- _Material to process_:
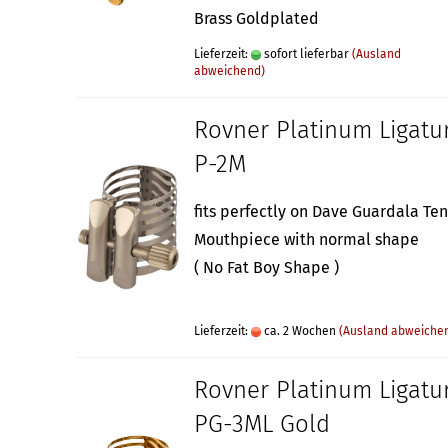
Brass Goldplated
Lieferzeit:
sofort lieferbar
(Ausland
abweichend)
Rovner Platinum Ligatu
P-2M
fits perfectly on Dave Guardala Te
Mouthpiece with normal shape
( No Fat Boy Shape )
Lieferzeit:
ca. 2 Wochen
(Ausland abweiche
Rovner Platinum Ligatu
PG-3ML Gold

- _Problem description_:
The listing should be transcribed exactly. No picture is to appear in the transcription.

- _Answer space_:
Brass Goldplated
Lieferzeit:
sofort lieferbar
(Ausland
abweichend)
Rovner Platinum Ligatu
P-2M
fits perfectly on Dave Guardala Te
Mouthpiece with normal shape
( No Fat Boy Shape )
Lieferzeit:
ca. 2 Wochen
(Ausland abweiche
Rovner Platinum Ligatu
PG-3ML Gold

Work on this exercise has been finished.